When Randall awoke, he was in a bleak, white room, sparsely furnished. The shade was drawn, but he could tell the sun was lighting it from behind. Resting on the spread covering his chest were huge, gauzy mitts. He made out that his hands were inside. He could just detect some feeling in them, and it wasn’t pleasant. A crisply-dressed young woman opened the wide door and walked in. When she saw he was back, she told him he was in the hospital in Caernarfon. A couple of climbers had literally stumbled on him early that morning, crumpled on the railway tracks opposite Cloggy, almost a mile from the rock face. Mountain Rescue lugged him down to Llanberis, where the ambulance was waiting for the hospital run. They’d called Liz and she was flying over the next day. The doctors thought he’d keep his fingers.
As the nurse left, Randall looked slowly around the room, trying to piece things together. Except for the indelible image of Dave whirling silently down—that and the deadening guilt that swelled in his wake—he could almost have convinced himself they’d never set foot on the Black Cliff. Then his eye fell on something that riveted his attention. Draped neatly over the back of a chair holding his folded clothes, something bulky. An overcoat, it looked like. Nothing of his. He craned his neck. Shoving off the covers with the back of his hand, he swung his legs painfully off the bed and sat there grimacing until his vision cleared. He rose to his feet and shuffled unsteadily over to the chair. Using his forearms like pincers, he gathered the thick woolen garment to his chest and embraced it. The rich scent of its oil filled his nostrils. Moving back to the bed, he sat again and stared intently down. It was indeed a coat he held in his lap, the rough, gray coat of a shepherd. The kind of stout garment that could save a life in the deadliest weather.

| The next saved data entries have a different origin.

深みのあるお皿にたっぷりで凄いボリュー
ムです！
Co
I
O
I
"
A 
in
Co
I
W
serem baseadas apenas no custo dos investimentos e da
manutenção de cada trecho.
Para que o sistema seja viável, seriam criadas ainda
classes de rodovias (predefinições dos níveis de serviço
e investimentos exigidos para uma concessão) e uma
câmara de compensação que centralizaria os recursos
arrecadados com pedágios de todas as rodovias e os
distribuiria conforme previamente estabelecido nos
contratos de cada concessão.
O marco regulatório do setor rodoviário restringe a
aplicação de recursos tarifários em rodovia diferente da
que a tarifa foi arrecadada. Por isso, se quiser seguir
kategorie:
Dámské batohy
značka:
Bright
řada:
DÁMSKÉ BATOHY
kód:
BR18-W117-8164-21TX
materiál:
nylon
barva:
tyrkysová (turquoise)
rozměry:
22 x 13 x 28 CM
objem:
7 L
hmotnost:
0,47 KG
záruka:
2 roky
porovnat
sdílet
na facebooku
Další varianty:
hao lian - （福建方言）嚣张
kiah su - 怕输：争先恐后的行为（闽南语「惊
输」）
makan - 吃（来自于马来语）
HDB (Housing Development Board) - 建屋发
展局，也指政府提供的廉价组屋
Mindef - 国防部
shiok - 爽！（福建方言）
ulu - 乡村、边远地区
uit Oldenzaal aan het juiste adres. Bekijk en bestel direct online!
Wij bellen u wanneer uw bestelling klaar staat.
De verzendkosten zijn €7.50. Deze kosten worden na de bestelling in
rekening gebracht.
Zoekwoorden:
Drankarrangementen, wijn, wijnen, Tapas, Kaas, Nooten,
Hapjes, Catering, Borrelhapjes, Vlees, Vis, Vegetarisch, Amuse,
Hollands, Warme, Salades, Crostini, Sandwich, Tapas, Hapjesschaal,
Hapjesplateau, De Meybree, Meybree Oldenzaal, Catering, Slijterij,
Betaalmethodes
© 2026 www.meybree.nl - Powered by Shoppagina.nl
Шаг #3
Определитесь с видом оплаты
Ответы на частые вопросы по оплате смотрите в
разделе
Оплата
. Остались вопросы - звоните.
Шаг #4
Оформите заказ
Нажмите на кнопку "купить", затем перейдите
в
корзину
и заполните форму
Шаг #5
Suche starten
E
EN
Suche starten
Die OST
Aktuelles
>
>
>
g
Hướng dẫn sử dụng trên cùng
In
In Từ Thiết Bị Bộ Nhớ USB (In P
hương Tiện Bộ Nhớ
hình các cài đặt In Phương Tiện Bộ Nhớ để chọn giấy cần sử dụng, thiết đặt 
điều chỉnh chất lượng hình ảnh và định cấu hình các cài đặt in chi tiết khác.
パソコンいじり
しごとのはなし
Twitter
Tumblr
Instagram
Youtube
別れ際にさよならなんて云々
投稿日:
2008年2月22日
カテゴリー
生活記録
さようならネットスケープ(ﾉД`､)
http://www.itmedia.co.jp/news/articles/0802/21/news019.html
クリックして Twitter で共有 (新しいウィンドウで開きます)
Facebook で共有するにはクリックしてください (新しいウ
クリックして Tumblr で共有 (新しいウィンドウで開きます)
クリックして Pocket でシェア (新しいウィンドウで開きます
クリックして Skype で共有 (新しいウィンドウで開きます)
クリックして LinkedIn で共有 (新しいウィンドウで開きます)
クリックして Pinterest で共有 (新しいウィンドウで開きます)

Randall’s heart caught a beat and his chest seized even more tightly. Peeking out from under a bulky pocket flap was a length of frayed blue nylon. Tears welled to his eyes as he raised the coat towards his face and caught the familiar cord in his teeth. He craned his neck upwards while he lowered his arms, waiting for the slight bit of metal to fall against his chest. When it finally came, he was afraid to look down. Then, at last, with the halting resignation of grief, he lowered his eyes to the tiny silver foot that rested there against his open shirt. The gift had come home.